A computational workflow for the detection of candidate diagnostic biomarkers of Kawasaki disease using time-series gene expression data.

Unlike autoimmune diseases, there is no known constitutive and disease-defining biomarker for systemic autoinflammatory diseases (SAIDs). Kawasaki disease (KD) is one of the "undiagnosed" types of SAIDs whose pathogenic mechanism and gene mutation still remain unknown. To address this issue, we have developed a sequential computational workflow which clusters KD patients with similar gene expression profiles across the three different KD phases (Acute, Subacute and Convalescent) and utilizes the resulting clustermap to detect prominent genes that can be used as diagnostic biomarkers for KD. Self-Organizing Maps (SOMs) were employed to cluster patients with similar gene expressions across the three phases through inter-phase and intra-phase clustering. Then, false discovery rate (FDR)-based feature selection was applied to detect genes that significantly deviate across the per-phase clusters.
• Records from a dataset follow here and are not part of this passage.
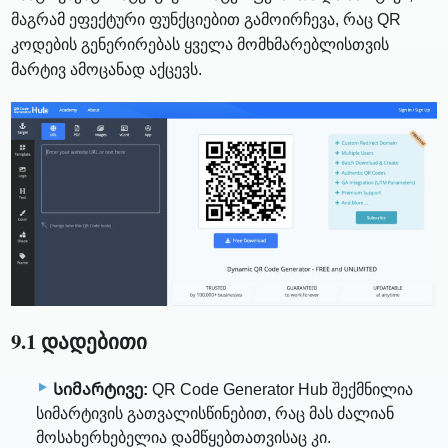
მაგრამ ეფექტური ფუნქციებით გამოირჩევა, რაც QR
კოდების გენერირებას ყველა მომხმარებლისთვის
მარტივ ამოცანად აქცევს.
9.1 დადებითი
Სიმარტივე:
QR Code Generator Hub შექმნილია
სიმარტივის გათვალისწინებით, რაც მას ძალიან
მოსახერხებელია დამწყებთათვისაც კი.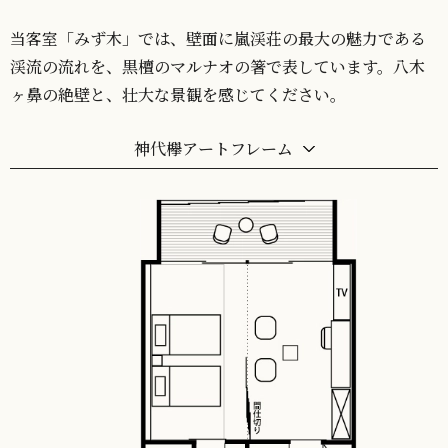
当客室「みず木」では、壁面に嵐渓荘の最大の魅力である
渓流の流れを、黒檀のマルナオの箸で表しています。八木
ヶ鼻の絶壁と、壮大な景観を感じてください。
神代欅アートフレーム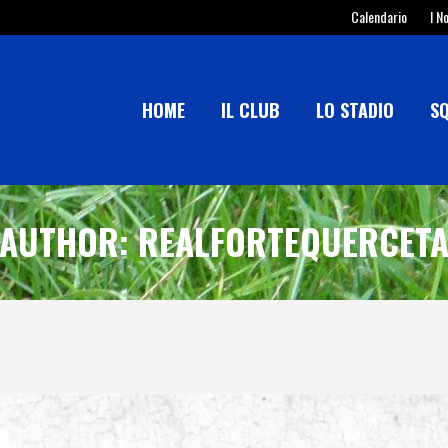
Calendario
I N
HOME
IL CLUB
LO STADIO
S
AUTHOR: REALFORTEQUERCET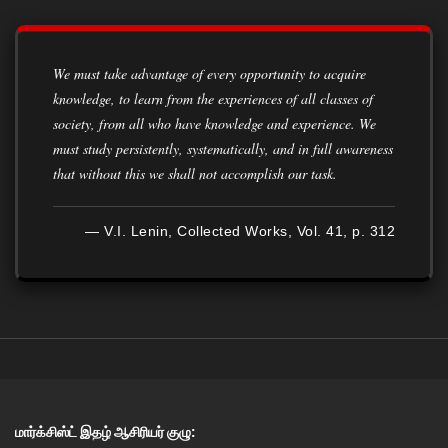
We must take advantage of every opportunity to acquire
knowledge, to learn from the experiences of all classes of
society, from all who have knowledge and experience. We
must study persistently, systematically, and in full awareness
that without this we shall not accomplish our task.
— V.I. Lenin, Collected Works, Vol. 41, p. 312
மார்க்சிஸ்ட் இதழ் ஆசிரியர் குழு: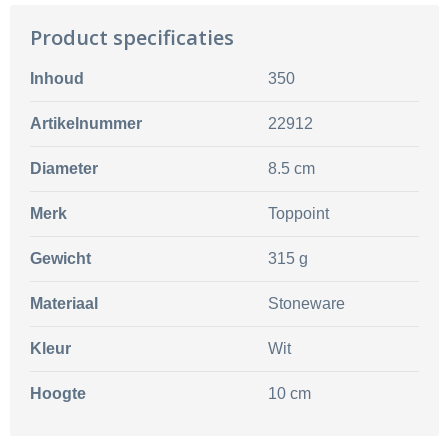
Product specificaties
Inhoud
350
Artikelnummer
22912
Diameter
8.5 cm
Merk
Toppoint
Gewicht
315 g
Materiaal
Stoneware
Kleur
Wit
Hoogte
10 cm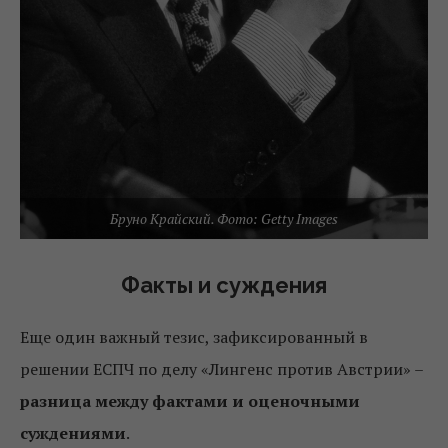
Бруно Крайский. Фото: Getty Images
Факты и суждения
Еще один важный тезис, зафиксированный в
решении ЕСПЧ по делу «Лингенс против Австрии» –
разница между фактами и оценочными
суждениями
.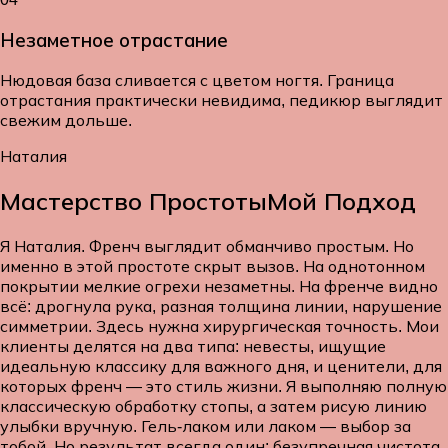
Незаметное отрастание
Нюдовая база сливается с цветом ногтя. Граница
отрастания практически невидима, педикюр выглядит
свежим дольше.
Наталия
Мастерство Простоты
Мой Подход
Я Наталия. Френч выглядит обманчиво простым. Но
именно в этой простоте скрыт вызов. На однотонном
покрытии мелкие огрехи незаметны. На френче видно
всё: дрогнула рука, разная толщина линии, нарушение
симметрии. Здесь нужна хирургическая точность. Мои
клиенты делятся на два типа: невесты, ищущие
идеальную классику для важного дня, и ценители, для
которых френч — это стиль жизни. Я выполняю полную
классическую обработку стопы, а затем рисую линию
улыбки вручную. Гель-лаком или лаком — выбор за
тобой. Но результат всегда один: безупречная чистота.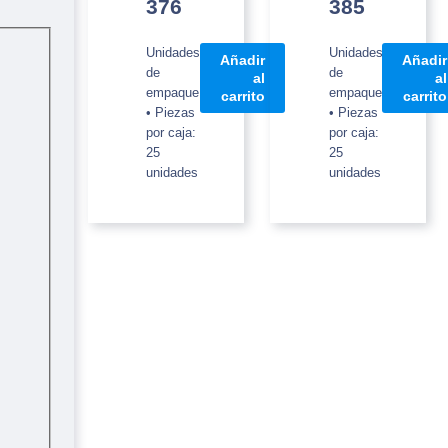
376
385
Unidades
Unidades
Añadir
Añadir
de
de
al
al
empaque
empaque
carrito
carrito
• Piezas
• Piezas
por caja:
por caja:
25
25
unidades
unidades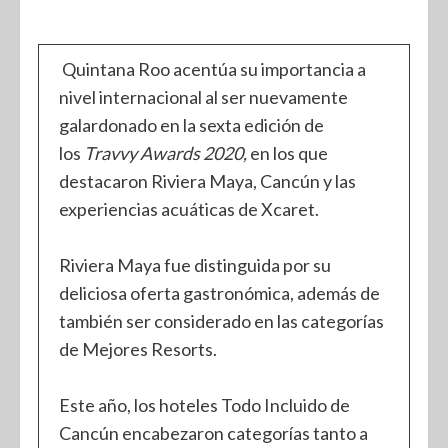
Quintana Roo acentúa su importancia a
nivel internacional al ser nuevamente
galardonado en la sexta edición de
los
Travvy Awards 2020,
en los que
destacaron Riviera Maya, Cancún y las
experiencias acuáticas de Xcaret.
Riviera Maya fue distinguida por su
deliciosa oferta gastronómica, además de
también ser considerado en las categorías
de Mejores Resorts.
Este año, los hoteles Todo Incluido de
Cancún encabezaron categorías tanto a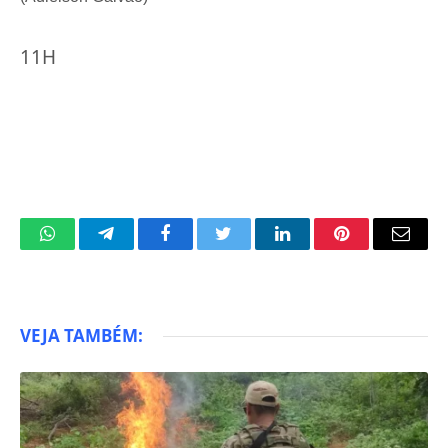
11H
WhatsApp
Telegram
Facebook
Twitter
LinkedIn
Pinterest
Email
VEJA TAMBÉM: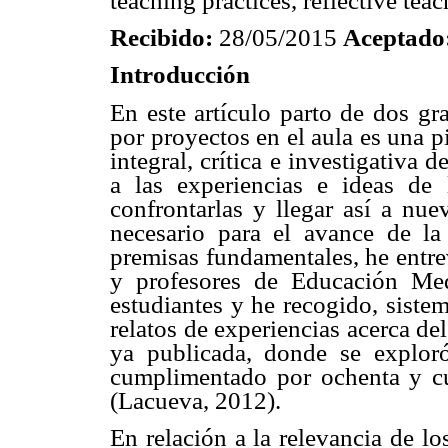
teaching practices, reflective teac
Recibido:
28/05/2015
Aceptado
Introducción
En este artículo parto de dos gr
por proyectos en el aula es una 
integral, crítica e investigativa 
a las experiencias e ideas de 
confrontarlas y llegar así a nue
necesario para el avance de la
premisas fundamentales, he entre
y profesores de Educación Me
estudiantes y he recogido, siste
relatos de experiencias acerca de
ya publicada, donde se exploró
cumplimentado por ochenta y c
(Lacueva, 2012).
En relación a la relevancia de lo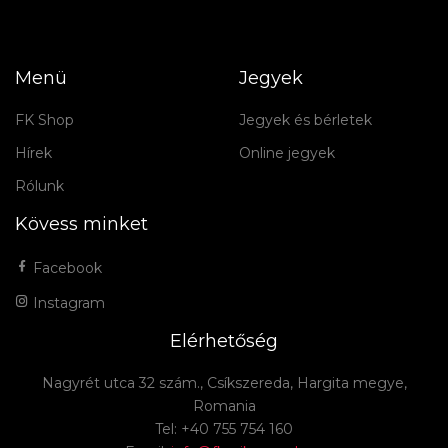
Menü
Jegyek
FK Shop
Jegyek és bérletek
Hírek
Online jegyek
Rólunk
Kövess minket
Facebook
Instagram
Elérhetőség
Nagyrét utca 32 szám., Csíkszereda, Hargita megye,
Romania
Tel: +40 755 754 160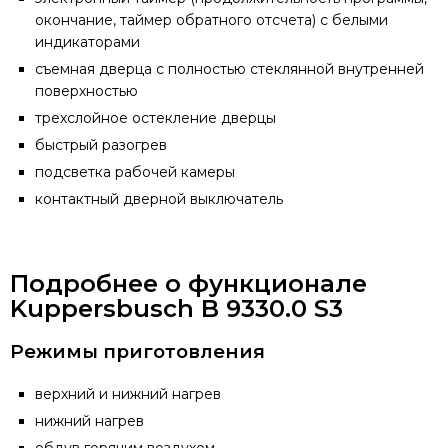
окончание, таймер обратного отсчета) с белыми
индикаторами
съемная дверца с полностью стеклянной внутренней
поверхностью
трехслойное остекление дверцы
быстрый разогрев
подсветка рабочей камеры
контактный дверной выключатель
Подробнее о функционале
Kuppersbusch B 9330.0 S3
Режимы приготовления
верхний и нижний нагрев
нижний нагрев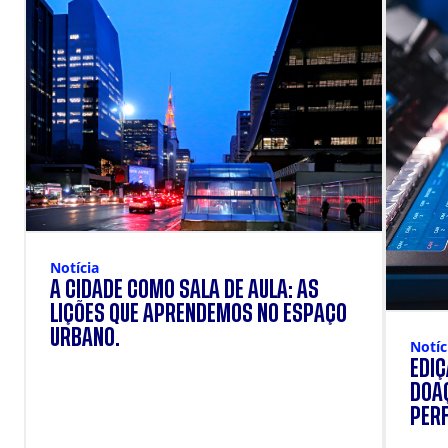
Notícia
A CIDADE COMO SALA DE AULA: AS
LIÇÕES QUE APRENDEMOS NO ESPAÇO
URBANO.
Notíc
EDI
DOAÇ
PERF
SUP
Our results revealed five genes as candidate biomarkers for KD diagnosis, namely, the HLA-DQB1, HLA-DRA, ZBTB48, TNFRSF13C, and CASD1. To our knowledge, these five genes are reported for the first time in the literature. The impact of the discovered genes for KD diagnosis against the known ones was demonstrated by training boosting ensembles (AdaBoost and XGBoost) for KD classification on common platform and cross-platform datasets. The classifiers which were trained on the proposed genes from the common platform data yielded an average increase by 4.40% in accuracy, 5.52% in sensitivity, and 3.57% in specificity than the known genes in the Acute and Subacute phases, followed by a notable increase by 2.30% in accuracy, 2.20% in sensitivity, and 4.70% in specificity in the cross-platform analysis.